Electric cars to make bigger impact than electric homes

Selling more fuel-efficient cars in Australia will have a bigger environmental impact than disconnecting all homes from gas, a report has found.

Analysis by the Climate Council, released on Wednesday, found Australia’s New Vehicle Efficiency Standard could cut carbon emissions from transport by 20 million tonnes in 2030, and by 80 million tonnes in 2035.

The figure comes despite compromises in the federal government’s proposal that will give automakers more generous emission allowances for commercial vehicles, such as utes, vans and large SUVs.

The fuel-efficiency standard is expected to be debated in parliament in the coming weeks and introduced in January 2025.

The Climate Council’s analysis compared projections from the Department of Transport with emissions from 5.1 million homes connected to gas.

It found the proposed vehicle emission cuts would save the same amount of carbon emissions as disconnecting all Australian homes from gas for more than two years.

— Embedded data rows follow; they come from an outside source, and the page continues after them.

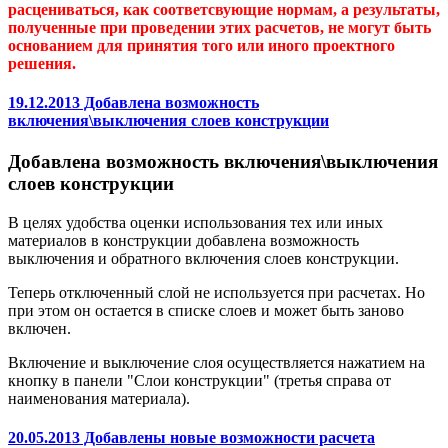
расцениваться, как соответсвующие нормам, а результаты,
полученные при проведении этих расчетов, не могут быть
основанием для принятия того или иного проектного
решения.
19.12.2013 Добавлена возможность
включения\выключения слоев конструкции
Добавлена возможность включения\выключения
слоев конструкции
В целях удобства оценки использования тех или иных
материалов в конструкции добавлена возможность
выключения и обратного включения слоев конструкции.
Теперь отключенный слой не используется при расчетах. Но
при этом он остается в списке слоев и может быть заново
включен.
Включение и выключение слоя осуществляется нажатием на
кнопку в панели "Слои конструкции" (третья справа от
наименования материала).
20.05.2013 Добавлены новые возможности расчета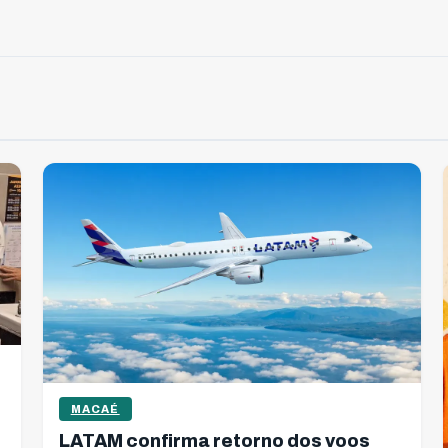
MACAÉ
LATAM confirma retorno dos voos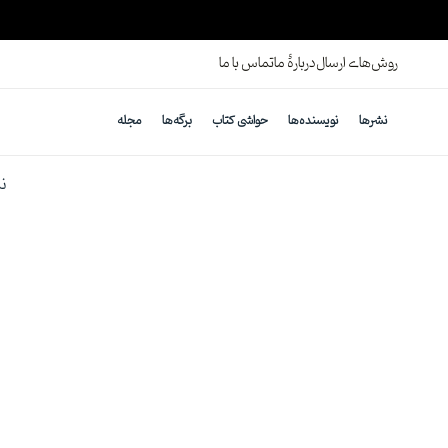
ارسال رایگان برای خرید بالای ۸۰۰ هزارتومان
روش‌های ارسال
دربارهٔ ما
تماس با ما
نشرها
نویسنده‌ها
حواشی کتاب
برگه‌ها
مجله
ن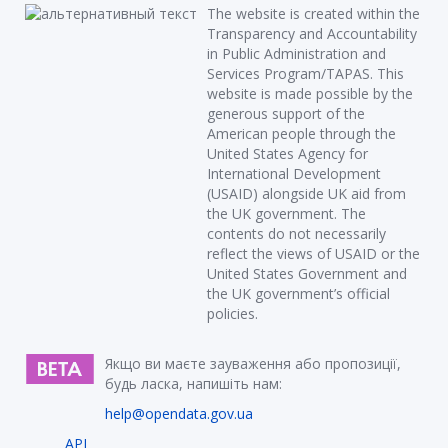
The website is created within the
Transparency and Accountability
in Public Administration and
Services Program/TAPAS. This
website is made possible by the
generous support of the
American people through the
United States Agency for
International Development
(USAID) alongside UK aid from
the UK government. The
contents do not necessarily
reflect the views of USAID or the
United States Government and
the UK government’s official
policies.
Якщо ви маєте зауваження або пропозиції,
будь ласка, напишіть нам:
help@opendata.gov.ua
API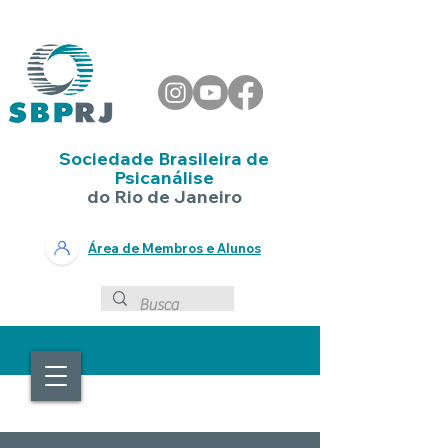
Sociedade Brasileira de
Psicanálise
do Rio de Janeiro
Área de Membros e Alunos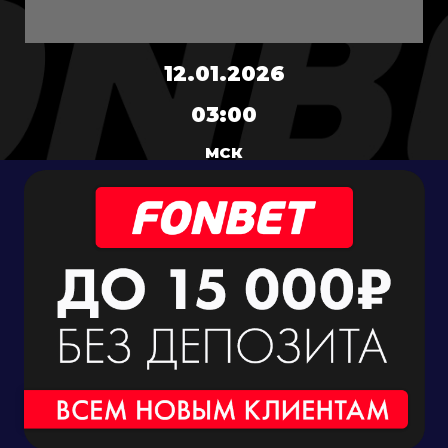
12.01.2026
03:00
МСК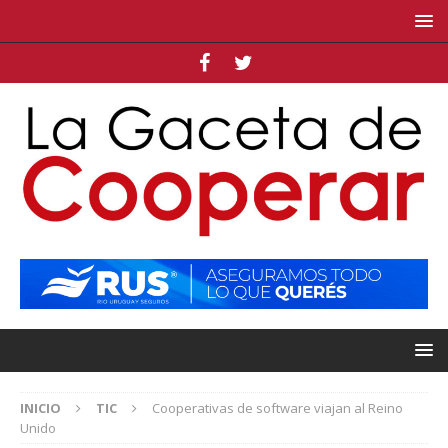
INICIO
TIC
Cooperativas de software viajan al Reino
Unido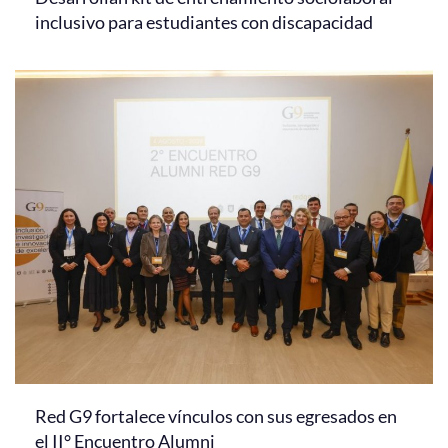
inclusivo para estudiantes con discapacidad
Red G9 fortalece vínculos con sus egresados en
el II° Encuentro Alumni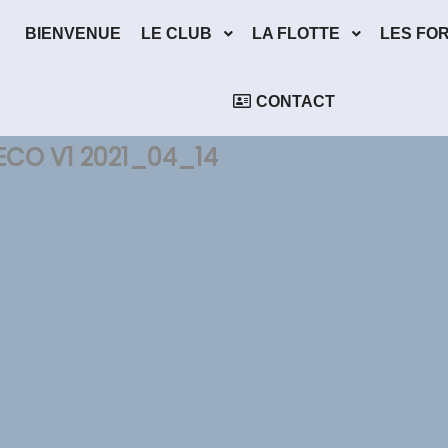
BIENVENUE
LE CLUB
LA FLOTTE
LES FO
CONTACT
ECO V1 2021_04_14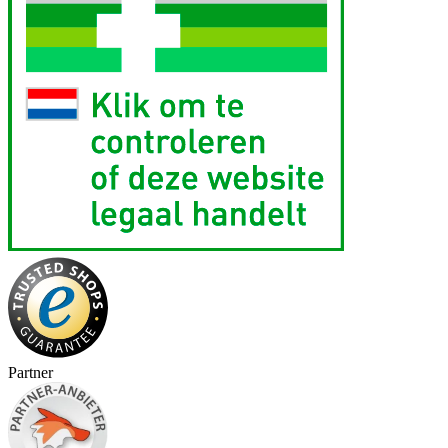
Partner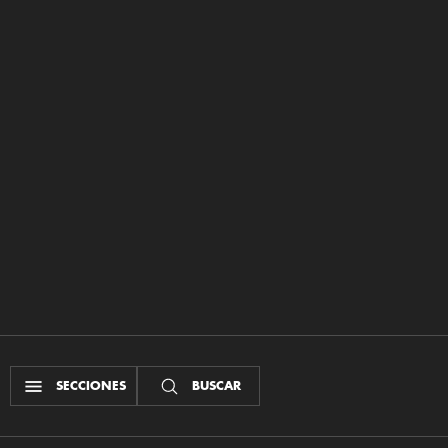
SECCIONES
BUSCAR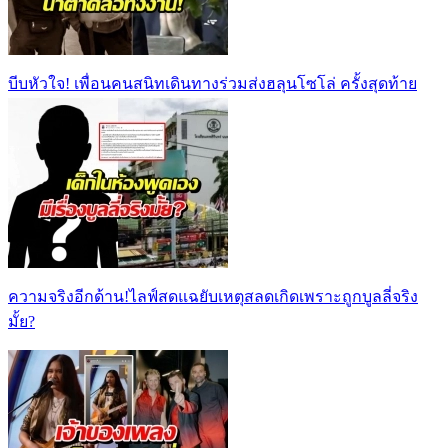
บีบหัวใจ! เพื่อนคนสนิทเดินทางร่วมส่งฮลุนโซโล่ ครั้งสุดท้าย
ความจริงอีกด้าน!ไลฟ์สดแฉยับเหตุสลดเกิดเพราะถูกบูลลี่จริง
มั้ย?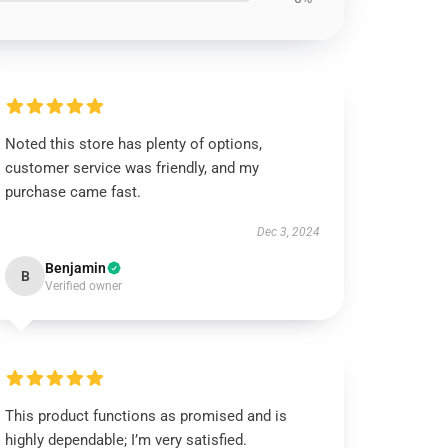
Noted this store has plenty of options,
customer service was friendly, and my
purchase came fast.
Dec 3, 2024
Benjamin
B
Verified owner
This product functions as promised and is
highly dependable; I’m very satisfied.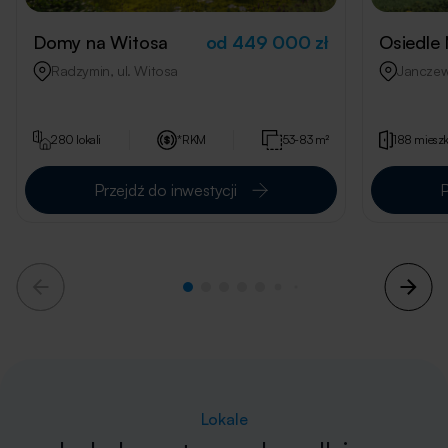
Domy na Witosa
od 449 000 zł
Osiedle
Radzymin, ul. Witosa
Janczewi
280 lokali
*RKM
53-83 m²
188 miesz
Przejdź do inwestycji
P
Lokale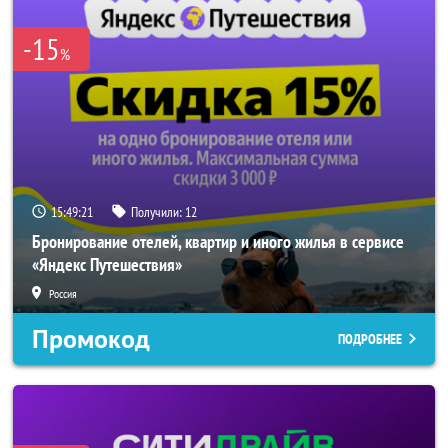
-15
%
15:49:19
Получили:
12
Бронирование отелей, квартир и иного жилья в сервисе
«Яндекс Путешествия»
Россия
Промокод
ПОДРОБНЕЕ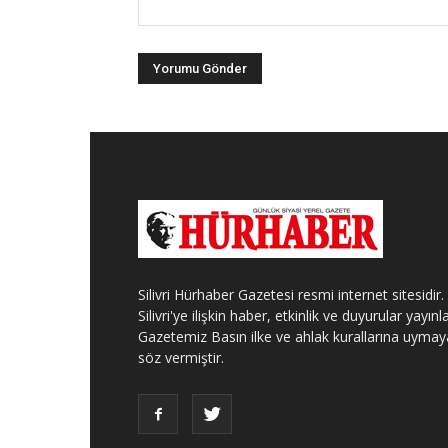
Silivri Hürhaber Gazetesi resmi internet sitesidir.
Silivri'ye ilişkin haber, etkinlik ve duyurular yayınla
Gazetemiz Basın ilke ve ahlak kurallarına uymay
söz vermiştir.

By 2035, the study found, Australia’s fuel-efficiency rules would save the same amount of pollution produced by residential gas appliances over more than nine years.

Climate Council policy and advocacy head Jennifer Rayner said the figures showed how important it was for Australia to invest in more energy-efficient forms of transport.

“We can slash climate pollution from transport by cleaning up our cars,” she said.

“Capping the amount of climate pollution new cars produce is a long-overdue piece of the puzzle in giving Australians access to the same clean, efficient cars millions are already buying overseas.”

Energy Minister Chris Bowen and Transport Minister Catherine King launched the government’s final New Vehicle Efficiency Standard proposal late last month, revealing plans to cut emissions from new passenger vehicles by 60 per cent in 2029.

The government will introduce lower pollution cuts for light commercial vehicles, such as utes and vans, as well as some large SUVs, with a target of 50 per cent in 2029.

Penalties for exceeding annual targets set under the standard will not apply until July 2025.

Dr Rayner said the next step for the government to cut transport pollution in Australia should be greater investments in active transport options, including cycling and walking infrastructure.

“Australians deserve more transport options which get us from A to B in ways that benefit our hip pockets, health and environment,” she said.

“Shared and active transport is the next train off the platform for action to keep slashing climate pollution further and faster this decade.”